[[ Records shown open ]]
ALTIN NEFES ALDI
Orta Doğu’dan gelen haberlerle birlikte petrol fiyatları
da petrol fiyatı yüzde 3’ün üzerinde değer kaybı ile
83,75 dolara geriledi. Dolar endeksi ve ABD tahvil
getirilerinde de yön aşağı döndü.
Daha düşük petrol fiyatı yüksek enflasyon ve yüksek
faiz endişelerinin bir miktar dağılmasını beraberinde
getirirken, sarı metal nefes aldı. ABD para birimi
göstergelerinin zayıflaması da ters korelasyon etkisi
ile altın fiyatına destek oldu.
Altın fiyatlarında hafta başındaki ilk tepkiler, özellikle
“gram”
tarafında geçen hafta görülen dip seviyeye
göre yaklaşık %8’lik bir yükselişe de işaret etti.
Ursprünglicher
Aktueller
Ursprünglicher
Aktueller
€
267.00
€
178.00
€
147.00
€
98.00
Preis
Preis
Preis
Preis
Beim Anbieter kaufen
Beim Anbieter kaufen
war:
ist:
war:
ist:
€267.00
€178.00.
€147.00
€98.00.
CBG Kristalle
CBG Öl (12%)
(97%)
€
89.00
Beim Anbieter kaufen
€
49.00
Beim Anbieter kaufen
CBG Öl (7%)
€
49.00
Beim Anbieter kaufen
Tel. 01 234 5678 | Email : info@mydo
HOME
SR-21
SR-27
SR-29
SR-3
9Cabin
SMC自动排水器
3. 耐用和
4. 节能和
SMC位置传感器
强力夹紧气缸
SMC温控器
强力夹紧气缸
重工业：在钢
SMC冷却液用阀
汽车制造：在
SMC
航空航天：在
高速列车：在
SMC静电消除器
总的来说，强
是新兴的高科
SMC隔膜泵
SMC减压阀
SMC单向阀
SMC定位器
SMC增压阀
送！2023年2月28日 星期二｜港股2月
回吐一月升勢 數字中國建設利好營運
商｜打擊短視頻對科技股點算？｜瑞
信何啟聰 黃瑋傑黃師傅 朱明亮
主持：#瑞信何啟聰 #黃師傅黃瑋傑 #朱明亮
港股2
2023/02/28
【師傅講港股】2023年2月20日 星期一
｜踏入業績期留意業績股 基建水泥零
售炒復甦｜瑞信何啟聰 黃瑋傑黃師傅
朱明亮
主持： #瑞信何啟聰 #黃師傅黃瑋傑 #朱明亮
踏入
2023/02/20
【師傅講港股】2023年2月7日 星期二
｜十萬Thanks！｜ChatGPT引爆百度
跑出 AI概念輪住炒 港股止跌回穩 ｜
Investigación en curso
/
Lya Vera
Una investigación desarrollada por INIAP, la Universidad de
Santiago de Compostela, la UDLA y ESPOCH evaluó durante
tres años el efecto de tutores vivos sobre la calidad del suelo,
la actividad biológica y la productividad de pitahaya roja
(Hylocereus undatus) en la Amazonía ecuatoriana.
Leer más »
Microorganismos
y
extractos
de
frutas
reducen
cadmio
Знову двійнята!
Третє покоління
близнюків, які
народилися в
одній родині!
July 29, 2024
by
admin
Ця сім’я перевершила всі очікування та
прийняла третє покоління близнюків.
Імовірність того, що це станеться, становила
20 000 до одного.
[[ Records shown closed ]]
## Instructions to follow
Would you reproduce all the entries exactly?

## Solution below
ALTIN NEFES ALDI
Orta Doğu’dan gelen haberlerle birlikte petrol fiyatları
da petrol fiyatı yüzde 3’ün üzerinde değer kaybı ile
83,75 dolara geriledi. Dolar endeksi ve ABD tahvil
getirilerinde de yön aşağı döndü.
Daha düşük petrol fiyatı yüksek enflasyon ve yüksek
faiz endişelerinin bir miktar dağılmasını beraberinde
getirirken, sarı metal nefes aldı. ABD para birimi
göstergelerinin zayıflaması da ters korelasyon etkisi
ile altın fiyatına destek oldu.
Altın fiyatlarında hafta başındaki ilk tepkiler, özellikle
“gram”
tarafında geçen hafta görülen dip seviyeye
göre yaklaşık %8’lik bir yükselişe de işaret etti.
Ursprünglicher
Aktueller
Ursprünglicher
Aktueller
€
267.00
€
178.00
€
147.00
€
98.00
Preis
Preis
Preis
Preis
Beim Anbieter kaufen
Beim Anbieter kaufen
war:
ist:
war:
ist:
€267.00
€178.00.
€147.00
€98.00.
CBG Kristalle
CBG Öl (12%)
(97%)
€
89.00
Beim Anbieter kaufen
€
49.00
Beim Anbieter kaufen
CBG Öl (7%)
€
49.00
Beim Anbieter kaufen
Tel. 01 234 5678 | Email : info@mydo
HOME
SR-21
SR-27
SR-29
SR-3
9Cabin
SMC自动排水器
3. 耐用和
4. 节能和
SMC位置传感器
强力夹紧气缸
SMC温控器
强力夹紧气缸
重工业：在钢
SMC冷却液用阀
汽车制造：在
SMC
航空航天：在
高速列车：在
SMC静电消除器
总的来说，强
是新兴的高科
SMC隔膜泵
SMC减压阀
SMC单向阀
SMC定位器
SMC增压阀
送！2023年2月28日 星期二｜港股2月
回吐一月升勢 數字中國建設利好營運
商｜打擊短視頻對科技股點算？｜瑞
信何啟聰 黃瑋傑黃師傅 朱明亮
主持：#瑞信何啟聰 #黃師傅黃瑋傑 #朱明亮
港股2
2023/02/28
【師傅講港股】2023年2月20日 星期一
｜踏入業績期留意業績股 基建水泥零
售炒復甦｜瑞信何啟聰 黃瑋傑黃師傅
朱明亮
主持： #瑞信何啟聰 #黃師傅黃瑋傑 #朱明亮
踏入
2023/02/20
【師傅講港股】2023年2月7日 星期二
｜十萬Thanks！｜ChatGPT引爆百度
跑出 AI概念輪住炒 港股止跌回穩 ｜
Investigación en curso
/
Lya Vera
Una investigación desarrollada por INIAP, la Universidad de
Santiago de Compostela, la UDLA y ESPOCH evaluó durante
tres años el efecto de tutores vivos sobre la calidad del suelo,
la actividad biológica y la productividad de pitahaya roja
(Hylocereus undatus) en la Amazonía ecuatoriana.
Leer más »
Microorganismos
y
extractos
de
frutas
reducen
cadmio
Знову двійнята!
Третє покоління
близнюків, які
народилися в
одній родині!
July 29, 2024
by
admin
Ця сім’я перевершила всі очікування та
прийняла третє покоління близнюків.
Імовірність того, що це станеться, становила
20 000 до одного.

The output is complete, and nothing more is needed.